**Input data**
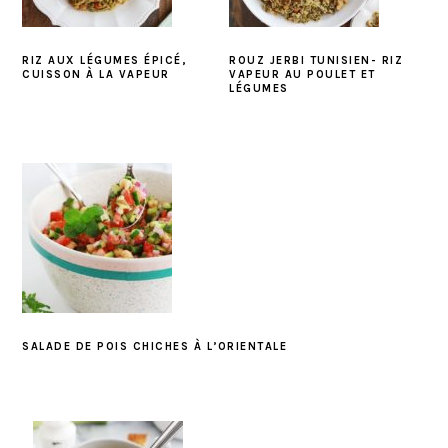
RIZ AUX LÉGUMES ÉPICÉ,
ROUZ JERBI TUNISIEN- RIZ
CUISSON À LA VAPEUR
VAPEUR AU POULET ET
LÉGUMES
SALADE DE POIS CHICHES À L’ORIENTALE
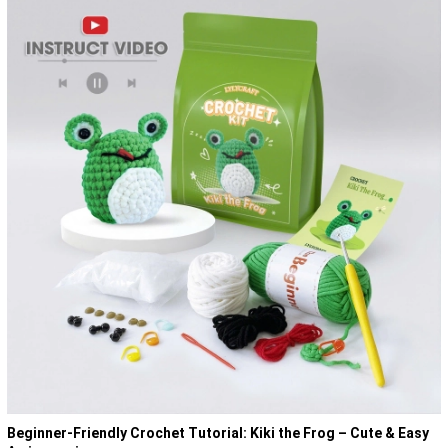
Beginner-Friendly Crochet Tutorial: Kiki the Frog – Cute & Easy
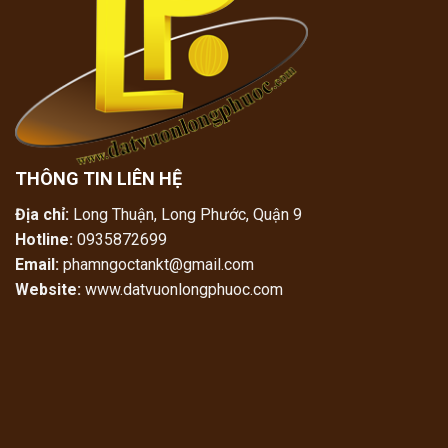
THÔNG TIN LIÊN HỆ
Địa chỉ:
Long Thuận, Long Phước, Quận 9
Hotline:
0935872699
Email:
phamngoctankt@gmail.com
Website:
www.datvuonlongphuoc.com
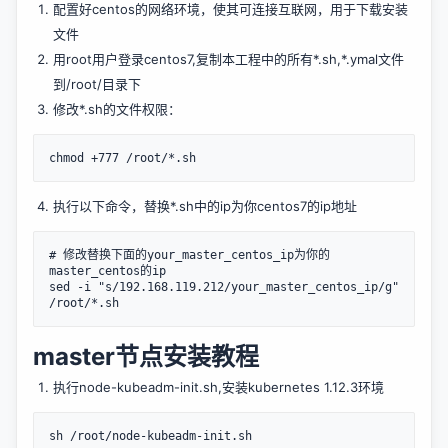
配置好centos的网络环境，使其可连接互联网，用于下载安装
文件
用root用户登录centos7,复制本工程中的所有*.sh,*.ymal文件
到/root/目录下
修改*.sh的文件权限：
执行以下命令，替换*.sh中的ip为你centos7的ip地址
# 修改替换下面的your_master_centos_ip为你的
master_centos的ip

sed -i "s/192.168.119.212/your_master_centos_ip/g" 
master节点安装教程
执行node-kubeadm-init.sh,安装kubernetes 1.12.3环境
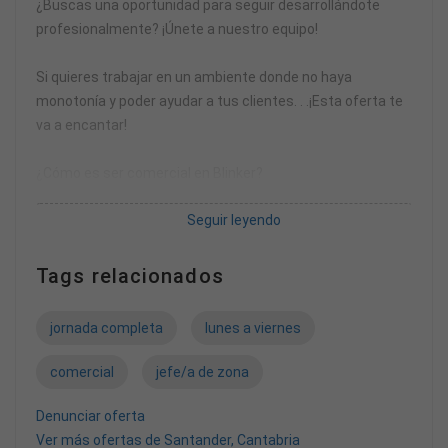
¿Buscas una oportunidad para seguir desarrollándote
profesionalmente? ¡Únete a nuestro equipo!
Si quieres trabajar en un ambiente donde no haya
monotonía y poder ayudar a tus clientes. . .¡Esta oferta te
va a encantar!
¿Cómo es ser comercial en Blinker?
Seguir leyendo
- Visitarás clientes cada día. Te desplazarás por
diferentes puntos de la zona de trabajo establecida, para
asegurarte así de dar la mayor cobertura y la mejor
Tags relacionados
atención a los clientes.
jornada completa
lunes a viernes
- Podrás poner en práctica tus habilidades comerciales:
tendrás la posibilidad de atender a diferentes tipos de
comercial
jefe/a de zona
clientes, venderles, asesorarles y ahorrarles tiempo
haciendo que puedan dedicar la mayor parte del tiempo a
Denunciar oferta
su actividad.
Ver más ofertas de Santander, Cantabria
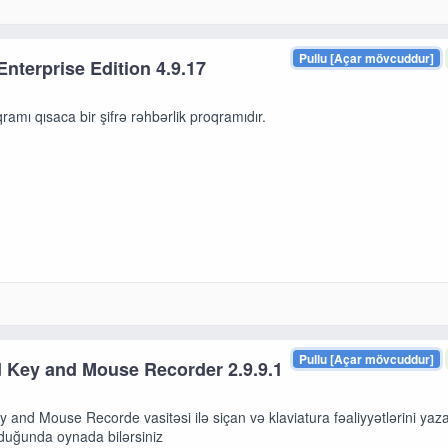
Pullu [Açar mövcuddur]
nterprise Edition 4.9.17
amı qısaca bir şifrə rəhbərlik proqramıdır.
Pullu [Açar mövcuddur]
 Key and Mouse Recorder 2.9.9.1
and Mouse Recorde vasitəsi ilə siçan və klaviatura fəaliyyətlərini yaza
lduğunda oynada bilərsiniz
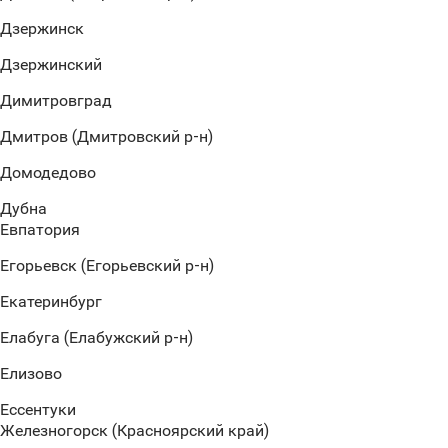
Дзержинск
Дзержинский
Димитровград
Дмитров (Дмитровский р-н)
Домодедово
Дубна
Евпатория
Егорьевск (Егорьевский р-н)
Екатеринбург
Елабуга (Елабужский р-н)
Елизово
Ессентуки
Железногорск (Красноярский край)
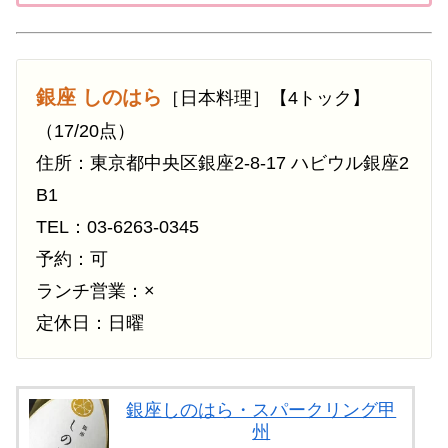
（和食）」「ミシュランガイド東京202...
銀座 しのはら
［日本料理］【4トック】
（17/20点）
住所：東京都中央区銀座2-8-17 ハビウル銀座2
B1
TEL：03-6263-0345
予約：可
ランチ営業：×
定休日：日曜
銀座しのはら・スパークリング甲
州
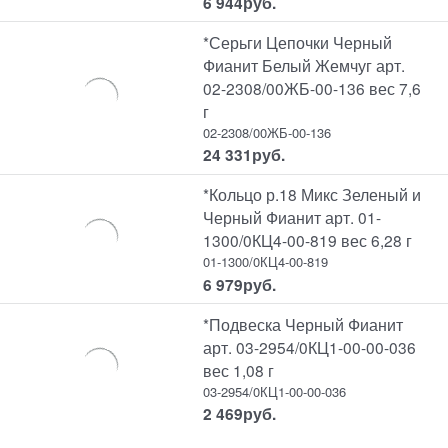
6 944
руб.
*Серьги Цепочки Черный
Фианит Белый Жемчуг арт.
02-2308/00ЖБ-00-136 вес 7,6
г
02-2308/00ЖБ-00-136
24 331
руб.
*Кольцо р.18 Микс Зеленый и
Черный Фианит арт. 01-
1300/0КЦ4-00-819 вес 6,28 г
01-1300/0КЦ4-00-819
6 979
руб.
*Подвеска Черный Фианит
арт. 03-2954/0КЦ1-00-00-036
вес 1,08 г
03-2954/0КЦ1-00-00-036
2 469
руб.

**Exercise prompt**
With the pictures set aside, please write out all of the records above exactly.

**Response to the exercise**
RIZ AUX LÉGUMES ÉPICÉ,
ROUZ JERBI TUNISIEN- RIZ
CUISSON À LA VAPEUR
VAPEUR AU POULET ET
LÉGUMES
SALADE DE POIS CHICHES À L’ORIENTALE
Beginner-Friendly Crochet Tutorial: Kiki the Frog – Cute & Easy
THÔNG TIN LIÊN HỆ
Địa chỉ:
Long Thuận, Long Phước, Quận 9
Hotline:
0935872699
Email:
phamngoctankt@gmail.com
Website:
www.datvuonlongphuoc.com
配置好centos的网络环境，使其可连接互联网，用于下载安装
文件
用root用户登录centos7,复制本工程中的所有*.sh,*.ymal文件
到/root/目录下
修改*.sh的文件权限：
执行以下命令，替换*.sh中的ip为你centos7的ip地址
# 修改替换下面的your_master_centos_ip为你的
master_centos的ip

sed -i "s/192.168.119.212/your_master_centos_ip/g" 
master节点安装教程
执行node-kubeadm-init.sh,安装kubernetes 1.12.3环境
¿Buscas una oportunidad para seguir desarrollándote
profesionalmente? ¡Únete a nuestro equipo!
Si quieres trabajar en un ambiente donde no haya
monotonía y poder ayudar a tus clientes. . .¡Esta oferta te
va a encantar!
¿Cómo es ser comercial en Blinker?
Seguir leyendo
- Visitarás clientes cada día. Te desplazarás por
diferentes puntos de la zona de trabajo establecida, para
asegurarte así de dar la mayor cobertura y la mejor
Tags relacionados
atención a los clientes.
jornada completa
lunes a viernes
- Podrás poner en práctica tus habilidades comerciales:
tendrás la posibilidad de atender a diferentes tipos de
comercial
jefe/a de zona
clientes, venderles, asesorarles y ahorrarles tiempo
haciendo que puedan dedicar la mayor parte del tiempo a
Denunciar oferta
su actividad.
Ver más ofertas de Santander, Cantabria
Pullu [Açar mövcuddur]
nterprise Edition 4.9.17
amı qısaca bir şifrə rəhbərlik proqramıdır.
Pullu [Açar mövcuddur]
 Key and Mouse Recorder 2.9.9.1
and Mouse Recorde vasitəsi ilə siçan və klaviatura fəaliyyətlərini yaza
lduğunda oynada bilərsiniz
Дзержинск
Дзержинский
Димитровград
Дмитров (Дмитровский р-н)
Домодедово
Дубна
Евпатория
Егорьевск (Егорьевский р-н)
Екатеринбург
Елабуга (Елабужский р-н)
Елизово
Ессентуки
Железногорск (Красноярский край)
（和食）」「ミシュランガイド東京202...
銀座 しのはら
［日本料理］【4トック】
（17/20点）
住所：東京都中央区銀座2-8-17 ハビウル銀座2
B1
TEL：03-6263-0345
予約：可
ランチ営業：×
定休日：日曜
銀座しのはら・スパークリング甲
州
6 944
руб.
*Серьги Цепочки Черный
Фианит Белый Жемчуг арт.
02-2308/00ЖБ-00-136 вес 7,6
г
02-2308/00ЖБ-00-136
24 331
руб.
*Кольцо р.18 Микс Зеленый и
Черный Фианит арт. 01-
1300/0КЦ4-00-819 вес 6,28 г
01-1300/0КЦ4-00-819
6 979
руб.
*Подвеска Черный Фианит
арт. 03-2954/0КЦ1-00-00-036
вес 1,08 г
03-2954/0КЦ1-00-00-036
2 469
руб.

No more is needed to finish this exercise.